La couleur extérieure, les éléments en fibre de carbone, les sièges, les matériaux de l’habitacle et les équipements choisis à la commande peuvent aujourd’hui encore influencer la désirabilité d’une voiture. Une configuration sobre et cohérente n’est pas nécessairement moins recherchée qu’une configuration spectaculaire, car les préférences varient selon les acheteurs et les marchés.

Combien coûte une F12 Berlinetta d’occasion ?

Au 5 août 2026, les annonces visibles sur une grande plateforme française se situaient approximativement entre 229 900 et 304 990 euros. Cette fourchette constitue uniquement un instantané du marché: elle ne représente ni une cote officielle ni les prix auxquels les transactions sont effectivement conclues.

Les écarts s’expliquent notamment par le kilométrage, le millésime, la configuration, l’état général, le nombre de propriétaires et la qualité du suivi. La présence d’un historique complet peut justifier un prix supérieur à celui d’une voiture apparemment comparable mais moins documentée.

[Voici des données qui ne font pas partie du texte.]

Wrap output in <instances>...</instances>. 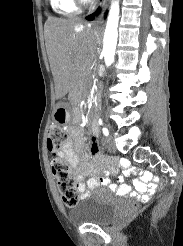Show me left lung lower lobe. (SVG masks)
<instances>
[{"label":"left lung lower lobe","mask_w":183,"mask_h":246,"mask_svg":"<svg viewBox=\"0 0 183 246\" xmlns=\"http://www.w3.org/2000/svg\"><path fill=\"white\" fill-rule=\"evenodd\" d=\"M87 20H92L93 19V15H90L88 17H86Z\"/></svg>","instance_id":"1"}]
</instances>
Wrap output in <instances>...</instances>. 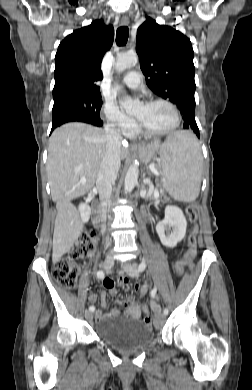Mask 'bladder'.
<instances>
[{"mask_svg":"<svg viewBox=\"0 0 252 390\" xmlns=\"http://www.w3.org/2000/svg\"><path fill=\"white\" fill-rule=\"evenodd\" d=\"M95 335L105 344L122 352H133L154 340L151 327L129 319L104 318L95 324Z\"/></svg>","mask_w":252,"mask_h":390,"instance_id":"31cf9c89","label":"bladder"}]
</instances>
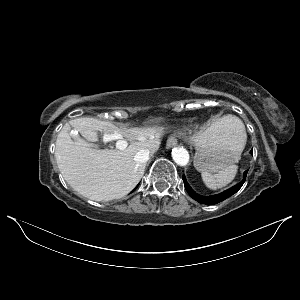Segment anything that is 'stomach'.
Returning <instances> with one entry per match:
<instances>
[{
    "mask_svg": "<svg viewBox=\"0 0 300 300\" xmlns=\"http://www.w3.org/2000/svg\"><path fill=\"white\" fill-rule=\"evenodd\" d=\"M194 166L200 172L215 173L238 162L244 149L241 137L231 123L213 122L193 137Z\"/></svg>",
    "mask_w": 300,
    "mask_h": 300,
    "instance_id": "0dacf381",
    "label": "stomach"
}]
</instances>
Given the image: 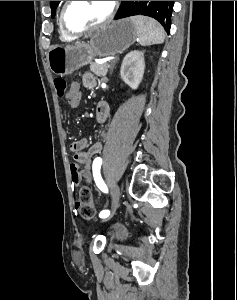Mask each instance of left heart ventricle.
Instances as JSON below:
<instances>
[{
  "label": "left heart ventricle",
  "instance_id": "left-heart-ventricle-1",
  "mask_svg": "<svg viewBox=\"0 0 237 300\" xmlns=\"http://www.w3.org/2000/svg\"><path fill=\"white\" fill-rule=\"evenodd\" d=\"M110 1H71L65 13V22L72 31H80L106 18Z\"/></svg>",
  "mask_w": 237,
  "mask_h": 300
}]
</instances>
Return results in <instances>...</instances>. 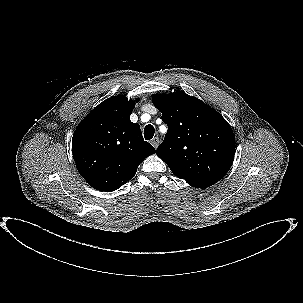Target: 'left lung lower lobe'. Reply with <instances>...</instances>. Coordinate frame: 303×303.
I'll return each mask as SVG.
<instances>
[{"label":"left lung lower lobe","instance_id":"0a47b994","mask_svg":"<svg viewBox=\"0 0 303 303\" xmlns=\"http://www.w3.org/2000/svg\"><path fill=\"white\" fill-rule=\"evenodd\" d=\"M217 181H206V182H191L189 183L191 186L195 187V188H206L209 187L211 185H213L214 183H216Z\"/></svg>","mask_w":303,"mask_h":303}]
</instances>
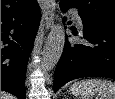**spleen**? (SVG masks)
I'll return each instance as SVG.
<instances>
[{"label":"spleen","instance_id":"spleen-1","mask_svg":"<svg viewBox=\"0 0 115 99\" xmlns=\"http://www.w3.org/2000/svg\"><path fill=\"white\" fill-rule=\"evenodd\" d=\"M72 94L81 99H92L94 95L100 99H115V83L108 80L85 79L71 87Z\"/></svg>","mask_w":115,"mask_h":99}]
</instances>
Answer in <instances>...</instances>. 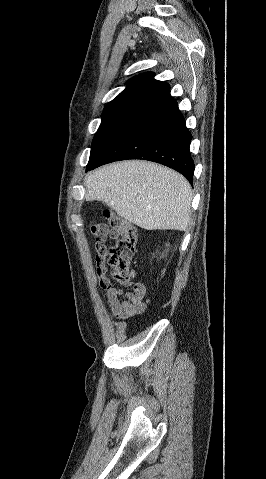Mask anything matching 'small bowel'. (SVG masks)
<instances>
[{
  "instance_id": "obj_1",
  "label": "small bowel",
  "mask_w": 266,
  "mask_h": 479,
  "mask_svg": "<svg viewBox=\"0 0 266 479\" xmlns=\"http://www.w3.org/2000/svg\"><path fill=\"white\" fill-rule=\"evenodd\" d=\"M96 261L100 284L106 290L107 303L111 314L119 320H127L142 313L146 307L144 284L133 283L131 290L114 287L105 274L103 257H97Z\"/></svg>"
}]
</instances>
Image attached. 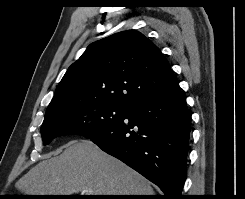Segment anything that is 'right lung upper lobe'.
I'll use <instances>...</instances> for the list:
<instances>
[{"label":"right lung upper lobe","mask_w":245,"mask_h":199,"mask_svg":"<svg viewBox=\"0 0 245 199\" xmlns=\"http://www.w3.org/2000/svg\"><path fill=\"white\" fill-rule=\"evenodd\" d=\"M178 85L167 59L152 41L128 30L89 45L57 86L46 116L88 103L131 107Z\"/></svg>","instance_id":"obj_1"}]
</instances>
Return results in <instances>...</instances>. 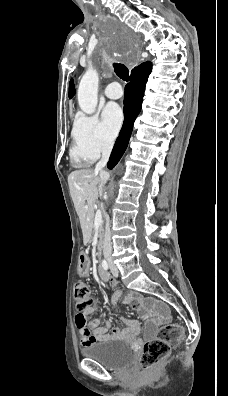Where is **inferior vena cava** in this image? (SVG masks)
Wrapping results in <instances>:
<instances>
[{"mask_svg":"<svg viewBox=\"0 0 228 396\" xmlns=\"http://www.w3.org/2000/svg\"><path fill=\"white\" fill-rule=\"evenodd\" d=\"M113 141H106L103 145V149H102V158L100 159V161L96 164V171L100 172V176H101V181H100V185H99V191L100 193H102V187L103 185L106 183V181L108 180L107 177V172H105L103 170V168L106 166L112 148H113ZM112 253V243H111V231H110V223H109V217L106 216V226H105V235H104V241H103V254L104 256H110Z\"/></svg>","mask_w":228,"mask_h":396,"instance_id":"1","label":"inferior vena cava"}]
</instances>
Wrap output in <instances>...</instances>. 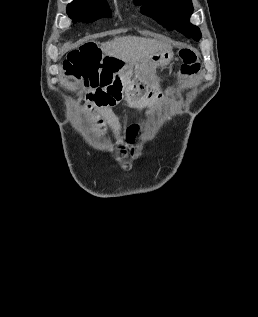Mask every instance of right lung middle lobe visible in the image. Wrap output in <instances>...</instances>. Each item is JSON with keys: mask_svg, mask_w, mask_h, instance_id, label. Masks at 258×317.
Instances as JSON below:
<instances>
[{"mask_svg": "<svg viewBox=\"0 0 258 317\" xmlns=\"http://www.w3.org/2000/svg\"><path fill=\"white\" fill-rule=\"evenodd\" d=\"M67 13L81 22H93L111 16L106 0H74L68 4Z\"/></svg>", "mask_w": 258, "mask_h": 317, "instance_id": "right-lung-middle-lobe-1", "label": "right lung middle lobe"}]
</instances>
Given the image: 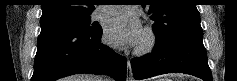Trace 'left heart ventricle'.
Instances as JSON below:
<instances>
[{
    "instance_id": "obj_1",
    "label": "left heart ventricle",
    "mask_w": 237,
    "mask_h": 81,
    "mask_svg": "<svg viewBox=\"0 0 237 81\" xmlns=\"http://www.w3.org/2000/svg\"><path fill=\"white\" fill-rule=\"evenodd\" d=\"M142 41H143V36H142L141 41L139 42V44H141Z\"/></svg>"
}]
</instances>
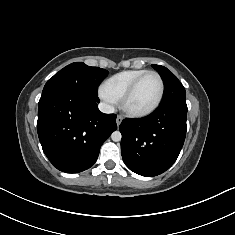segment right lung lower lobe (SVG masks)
<instances>
[{
	"label": "right lung lower lobe",
	"mask_w": 235,
	"mask_h": 235,
	"mask_svg": "<svg viewBox=\"0 0 235 235\" xmlns=\"http://www.w3.org/2000/svg\"><path fill=\"white\" fill-rule=\"evenodd\" d=\"M97 96L65 89L42 94L37 131L42 149L58 170L78 173L97 160L104 141L116 130V115L99 111Z\"/></svg>",
	"instance_id": "1"
}]
</instances>
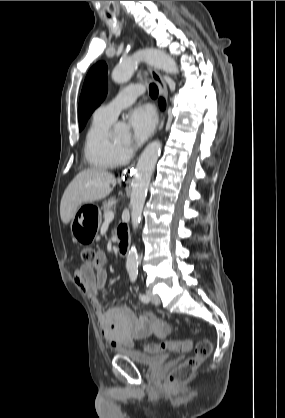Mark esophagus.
I'll use <instances>...</instances> for the list:
<instances>
[{"instance_id":"esophagus-1","label":"esophagus","mask_w":285,"mask_h":418,"mask_svg":"<svg viewBox=\"0 0 285 418\" xmlns=\"http://www.w3.org/2000/svg\"><path fill=\"white\" fill-rule=\"evenodd\" d=\"M147 67H148V70H149V73H150L152 79L155 81V83L158 86L160 95L163 98L167 99L168 89H167V84H166L164 78L162 77L160 72L158 70H156L155 68L151 67L150 65H148ZM164 123H165V114H164V112H161L160 113V122H159V125H158L157 129L161 130L164 126Z\"/></svg>"}]
</instances>
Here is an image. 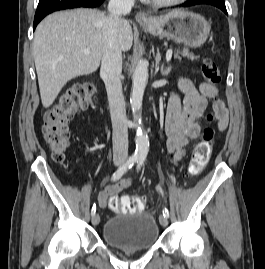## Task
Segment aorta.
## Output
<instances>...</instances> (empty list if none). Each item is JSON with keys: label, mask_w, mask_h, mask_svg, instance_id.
Returning a JSON list of instances; mask_svg holds the SVG:
<instances>
[{"label": "aorta", "mask_w": 265, "mask_h": 269, "mask_svg": "<svg viewBox=\"0 0 265 269\" xmlns=\"http://www.w3.org/2000/svg\"><path fill=\"white\" fill-rule=\"evenodd\" d=\"M148 81V64L144 59H140L134 74L132 81V91L130 95V105L133 113L134 120H141V108L144 90ZM136 150L135 156L145 159L149 150V138L146 133L139 129L136 137Z\"/></svg>", "instance_id": "1"}]
</instances>
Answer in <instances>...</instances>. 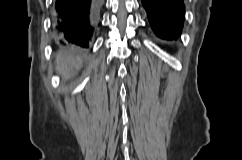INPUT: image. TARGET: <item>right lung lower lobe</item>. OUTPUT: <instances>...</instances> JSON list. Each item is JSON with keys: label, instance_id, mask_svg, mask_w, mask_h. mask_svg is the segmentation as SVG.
<instances>
[{"label": "right lung lower lobe", "instance_id": "obj_1", "mask_svg": "<svg viewBox=\"0 0 242 160\" xmlns=\"http://www.w3.org/2000/svg\"><path fill=\"white\" fill-rule=\"evenodd\" d=\"M102 0H55L53 28L64 45L88 47Z\"/></svg>", "mask_w": 242, "mask_h": 160}]
</instances>
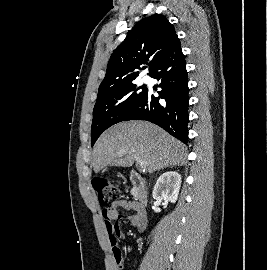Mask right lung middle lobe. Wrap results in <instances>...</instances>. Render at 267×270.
<instances>
[{"instance_id":"right-lung-middle-lobe-1","label":"right lung middle lobe","mask_w":267,"mask_h":270,"mask_svg":"<svg viewBox=\"0 0 267 270\" xmlns=\"http://www.w3.org/2000/svg\"><path fill=\"white\" fill-rule=\"evenodd\" d=\"M139 89H136L133 80L98 91L91 127V146L107 128L123 121L148 91L145 88L138 92ZM128 94L127 99L118 103Z\"/></svg>"}]
</instances>
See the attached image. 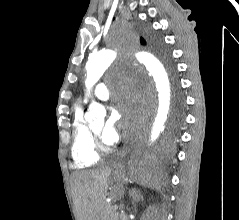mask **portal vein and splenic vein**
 Segmentation results:
<instances>
[{
    "instance_id": "obj_1",
    "label": "portal vein and splenic vein",
    "mask_w": 239,
    "mask_h": 220,
    "mask_svg": "<svg viewBox=\"0 0 239 220\" xmlns=\"http://www.w3.org/2000/svg\"><path fill=\"white\" fill-rule=\"evenodd\" d=\"M118 209V205H114V210L116 211Z\"/></svg>"
}]
</instances>
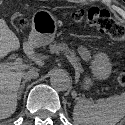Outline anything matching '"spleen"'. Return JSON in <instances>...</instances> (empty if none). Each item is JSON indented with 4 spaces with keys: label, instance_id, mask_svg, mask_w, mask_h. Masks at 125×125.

Le sujet ne se limite donc pas à savoir s’il est opportun d’investir dans une Ferrari. Une F12 Berlinetta doit d’abord être considérée comme une automobile complexe et coûteuse à conserver dans un état conforme à son niveau de performance. Une éventuelle appréciation future ne compense pas automatiquement les dépenses d’entretien, d’assurance, de stockage et de remise en état.

Les points à examiner avant un achat

Avant toute décision, il convient de vérifier la cohérence du dossier d’entretien, les factures disponibles, les interventions réalisées et la régularité du suivi. Un faible kilométrage ne suffit pas à garantir un meilleur exemplaire. Une voiture régulièrement entretenue et utilisée dans de bonnes conditions peut présenter un dossier plus rassurant qu’un véhicule immobilisé pendant de longues périodes.

  • Contrôler l’historique d’entretien et la correspondance des kilométrages.
  • Faire examiner la carrosserie, les éléments aérodynamiques et les pièces en fibre de carbone.
  • Vérifier l’état des pneus, des freins et des consommables coûteux.
  • Tester l’ensemble des équipements électriques et des commandes de l’habitacle.
  • Faire réaliser une inspection indépendante par un spécialiste connaissant les Ferrari V12 modernes.

La configuration doit également correspondre à l’usage envisagé. Un exemplaire destiné à parcourir régulièrement de longues distances ne sera pas sélectionné selon les mêmes critères qu’une voiture conservée dans une collection. Dans tous les cas, l’état réel et la traçabilité doivent primer sur la seule recherche du kilométrage le plus faible ou du prix affiché le plus bas.